The data template is relatively complicated, which is explained below:

  • {{$len := len .values}} {{$loopsize := add $len -1}}, this section executes two expressions. For the first one, len function gets the length of values in the data. For the second one, add decrements its value by 1 and assigns it to the variable loopsize. At present, since the operation of directly decrementing the value by 1 is not supported by the Golang expression, add is a function extended by Kuiper to achieve this function.

  • {\"device_id\": \"{{.device_id}}\", \"description\": } This piece of template is applied to the sample data, and a JSON string {"device_id": "1", "description": }is generated.

  • {{range $index, $ele := .values}} {{if le .temperature 25.0}}\"fine\"{{else if gt .temperature 25.0}}\"high\"{{end}} {{if eq $loopsize $index}}]{{else}},{{end}}{{end}} ,this section of the template looks relatively complicated. However, if we adjust it, remove the escape and add indentation, the typesetting is as follows which may be clearer (note: when generating the Kuiper rules, the following optimized typesetting rules cannot be passed in).

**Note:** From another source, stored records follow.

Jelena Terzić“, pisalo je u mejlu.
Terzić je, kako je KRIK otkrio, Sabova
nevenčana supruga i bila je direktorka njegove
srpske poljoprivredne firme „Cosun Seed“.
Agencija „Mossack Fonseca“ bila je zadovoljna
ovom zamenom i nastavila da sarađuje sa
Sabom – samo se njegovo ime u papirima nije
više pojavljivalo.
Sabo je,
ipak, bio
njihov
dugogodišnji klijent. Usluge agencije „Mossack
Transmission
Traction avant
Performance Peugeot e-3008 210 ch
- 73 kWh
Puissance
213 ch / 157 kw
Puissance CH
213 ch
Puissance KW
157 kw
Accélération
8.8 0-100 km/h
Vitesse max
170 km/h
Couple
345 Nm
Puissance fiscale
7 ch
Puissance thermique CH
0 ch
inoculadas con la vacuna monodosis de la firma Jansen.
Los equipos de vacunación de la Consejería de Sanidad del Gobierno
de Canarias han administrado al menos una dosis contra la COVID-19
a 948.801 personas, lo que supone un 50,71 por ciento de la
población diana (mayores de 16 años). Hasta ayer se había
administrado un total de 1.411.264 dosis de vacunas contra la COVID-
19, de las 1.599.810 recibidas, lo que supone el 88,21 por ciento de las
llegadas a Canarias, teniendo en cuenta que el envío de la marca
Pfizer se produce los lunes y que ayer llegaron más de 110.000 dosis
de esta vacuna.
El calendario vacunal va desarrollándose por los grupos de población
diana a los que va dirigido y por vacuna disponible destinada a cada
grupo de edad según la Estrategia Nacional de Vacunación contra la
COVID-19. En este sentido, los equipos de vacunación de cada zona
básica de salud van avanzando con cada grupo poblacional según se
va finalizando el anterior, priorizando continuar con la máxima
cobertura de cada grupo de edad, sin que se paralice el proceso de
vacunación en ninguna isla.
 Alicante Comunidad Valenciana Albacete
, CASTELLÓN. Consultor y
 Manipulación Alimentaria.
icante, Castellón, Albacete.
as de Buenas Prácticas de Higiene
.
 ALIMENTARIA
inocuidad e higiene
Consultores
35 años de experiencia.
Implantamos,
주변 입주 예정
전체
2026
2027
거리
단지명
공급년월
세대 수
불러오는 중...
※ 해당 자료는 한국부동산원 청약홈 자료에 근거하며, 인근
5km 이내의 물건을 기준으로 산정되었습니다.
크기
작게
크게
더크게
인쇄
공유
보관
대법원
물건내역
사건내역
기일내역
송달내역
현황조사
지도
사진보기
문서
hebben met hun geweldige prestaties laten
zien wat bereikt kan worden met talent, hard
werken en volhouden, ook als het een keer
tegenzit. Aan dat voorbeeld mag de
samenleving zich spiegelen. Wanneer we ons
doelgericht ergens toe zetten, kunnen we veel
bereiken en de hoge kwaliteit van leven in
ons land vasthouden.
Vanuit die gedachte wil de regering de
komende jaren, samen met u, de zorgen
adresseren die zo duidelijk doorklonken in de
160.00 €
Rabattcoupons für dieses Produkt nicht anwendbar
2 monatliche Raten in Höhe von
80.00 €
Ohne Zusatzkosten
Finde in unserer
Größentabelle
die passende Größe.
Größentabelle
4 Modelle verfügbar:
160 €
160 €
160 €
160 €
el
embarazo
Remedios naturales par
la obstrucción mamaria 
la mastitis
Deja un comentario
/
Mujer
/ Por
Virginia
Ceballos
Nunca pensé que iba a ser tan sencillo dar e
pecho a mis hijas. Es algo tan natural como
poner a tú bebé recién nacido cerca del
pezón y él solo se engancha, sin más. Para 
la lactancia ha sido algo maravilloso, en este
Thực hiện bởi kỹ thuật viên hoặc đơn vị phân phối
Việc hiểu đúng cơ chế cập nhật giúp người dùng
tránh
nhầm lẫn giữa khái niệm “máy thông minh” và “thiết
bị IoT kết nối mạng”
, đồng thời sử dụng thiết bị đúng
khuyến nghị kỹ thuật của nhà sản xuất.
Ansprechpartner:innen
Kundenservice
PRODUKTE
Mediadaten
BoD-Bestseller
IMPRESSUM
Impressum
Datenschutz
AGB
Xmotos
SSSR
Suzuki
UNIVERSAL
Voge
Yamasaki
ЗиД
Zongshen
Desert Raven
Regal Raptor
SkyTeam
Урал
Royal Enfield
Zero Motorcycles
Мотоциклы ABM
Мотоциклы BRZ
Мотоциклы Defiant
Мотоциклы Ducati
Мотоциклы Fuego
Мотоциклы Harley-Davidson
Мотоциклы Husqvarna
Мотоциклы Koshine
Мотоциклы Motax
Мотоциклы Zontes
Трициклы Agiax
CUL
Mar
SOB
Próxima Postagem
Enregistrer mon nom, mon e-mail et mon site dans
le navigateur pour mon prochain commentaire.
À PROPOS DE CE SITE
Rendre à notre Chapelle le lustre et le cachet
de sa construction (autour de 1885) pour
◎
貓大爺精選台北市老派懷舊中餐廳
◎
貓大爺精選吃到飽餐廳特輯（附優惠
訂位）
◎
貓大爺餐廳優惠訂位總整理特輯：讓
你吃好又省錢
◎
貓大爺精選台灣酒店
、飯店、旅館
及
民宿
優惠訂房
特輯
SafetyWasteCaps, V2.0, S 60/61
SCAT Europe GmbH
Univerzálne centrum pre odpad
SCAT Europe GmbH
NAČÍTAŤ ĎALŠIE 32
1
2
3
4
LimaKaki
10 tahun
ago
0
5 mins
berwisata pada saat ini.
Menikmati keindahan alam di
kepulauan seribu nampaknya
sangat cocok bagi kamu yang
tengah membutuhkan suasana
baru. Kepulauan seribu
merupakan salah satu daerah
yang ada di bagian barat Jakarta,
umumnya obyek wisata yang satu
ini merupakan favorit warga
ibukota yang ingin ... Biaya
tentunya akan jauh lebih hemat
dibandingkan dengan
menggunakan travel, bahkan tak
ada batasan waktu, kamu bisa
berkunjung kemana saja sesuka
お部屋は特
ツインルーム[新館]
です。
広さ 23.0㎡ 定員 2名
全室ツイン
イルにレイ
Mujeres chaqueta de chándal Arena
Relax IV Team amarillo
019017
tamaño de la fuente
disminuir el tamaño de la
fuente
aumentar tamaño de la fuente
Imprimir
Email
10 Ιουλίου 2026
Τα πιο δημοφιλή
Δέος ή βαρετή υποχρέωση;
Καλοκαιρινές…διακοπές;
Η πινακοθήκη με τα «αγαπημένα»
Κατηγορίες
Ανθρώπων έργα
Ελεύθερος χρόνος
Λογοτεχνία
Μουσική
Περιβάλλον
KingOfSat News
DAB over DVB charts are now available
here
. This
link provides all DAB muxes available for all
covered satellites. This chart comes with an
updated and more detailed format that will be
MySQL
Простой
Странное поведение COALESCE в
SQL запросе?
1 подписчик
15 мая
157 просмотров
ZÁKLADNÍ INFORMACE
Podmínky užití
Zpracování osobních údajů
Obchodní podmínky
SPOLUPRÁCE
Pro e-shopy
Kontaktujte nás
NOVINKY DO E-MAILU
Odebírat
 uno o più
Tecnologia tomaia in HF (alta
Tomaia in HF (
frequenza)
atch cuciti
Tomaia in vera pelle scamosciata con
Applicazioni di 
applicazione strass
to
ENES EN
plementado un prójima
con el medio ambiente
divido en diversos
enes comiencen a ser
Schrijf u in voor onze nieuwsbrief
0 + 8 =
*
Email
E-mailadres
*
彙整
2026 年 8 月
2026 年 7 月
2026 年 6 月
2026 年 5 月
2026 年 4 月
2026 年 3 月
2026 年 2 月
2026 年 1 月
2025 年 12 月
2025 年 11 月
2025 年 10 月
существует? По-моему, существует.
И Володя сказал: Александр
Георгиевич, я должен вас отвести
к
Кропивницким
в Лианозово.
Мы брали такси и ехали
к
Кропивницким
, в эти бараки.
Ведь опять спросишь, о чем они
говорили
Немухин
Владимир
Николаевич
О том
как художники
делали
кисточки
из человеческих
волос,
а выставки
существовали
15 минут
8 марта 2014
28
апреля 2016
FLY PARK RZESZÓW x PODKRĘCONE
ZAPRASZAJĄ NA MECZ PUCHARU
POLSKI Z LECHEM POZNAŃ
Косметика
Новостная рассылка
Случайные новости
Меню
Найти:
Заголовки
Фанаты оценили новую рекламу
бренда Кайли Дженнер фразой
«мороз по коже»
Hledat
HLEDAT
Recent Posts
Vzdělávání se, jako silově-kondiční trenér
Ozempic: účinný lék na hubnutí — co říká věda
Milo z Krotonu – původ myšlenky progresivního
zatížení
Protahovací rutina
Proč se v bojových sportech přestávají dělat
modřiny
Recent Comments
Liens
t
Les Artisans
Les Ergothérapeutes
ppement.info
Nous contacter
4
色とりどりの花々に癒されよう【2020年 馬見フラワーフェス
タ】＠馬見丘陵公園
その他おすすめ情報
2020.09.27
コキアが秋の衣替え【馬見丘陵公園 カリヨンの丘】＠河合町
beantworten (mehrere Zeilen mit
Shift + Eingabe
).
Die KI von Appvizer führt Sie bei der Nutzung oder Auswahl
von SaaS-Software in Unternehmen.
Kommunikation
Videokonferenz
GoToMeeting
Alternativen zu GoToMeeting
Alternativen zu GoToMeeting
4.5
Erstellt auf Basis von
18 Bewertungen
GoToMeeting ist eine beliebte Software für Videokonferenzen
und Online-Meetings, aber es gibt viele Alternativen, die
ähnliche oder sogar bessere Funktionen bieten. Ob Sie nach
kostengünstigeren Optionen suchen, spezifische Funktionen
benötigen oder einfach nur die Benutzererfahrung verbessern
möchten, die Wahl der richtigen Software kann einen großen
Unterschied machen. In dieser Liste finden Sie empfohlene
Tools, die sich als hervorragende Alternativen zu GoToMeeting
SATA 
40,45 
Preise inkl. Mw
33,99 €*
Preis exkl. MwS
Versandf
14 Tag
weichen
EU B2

    {{range $index, $ele := .values}} 
    {{if le .temperature 25.0}}
      "fine"
    {{else if gt .temperature 25.0}}
      "high"
    {{end}} 
    {{if eq $loopsize $index}}
      ]
    {{else}}
      ,
    {{end}}
    {{end}}
    

    The first condition judges whether to generate fine or high; the second condition judges whether to generate , to separate the array or ] at the end of the array.

In addition, the template is still applied to each record in the slice. Therefore, we still need to set the sendSingle attribute to true. Finally, the content generated by the data template for the above data is as follows:

{"device_id": "1", "description": [ "fine" , "fine" , "high" ]}

Summary

The data template function provided by Kuiper can realize the secondary processing of the analysis results to meet the needs of different sink targets. However, readers can also see that due to the limitations of the Golang template, it is awkward to implement more complex data conversion. We hope that the Golang template function can be made more powerful and flexible in the future, which can support more complex requirements. At present, it is recommended that users can implement some simpler data conversion through data templates. If the user needs to perform more complicated processing on the data and extends the sink by himself, it can be directly processed in the sink implementation.

In addition, the Kuiper team plans to support custom extended template functions in sinks in the future, so that some more complex logic can be implemented within the function. For the users, they only need a call of a simple template function.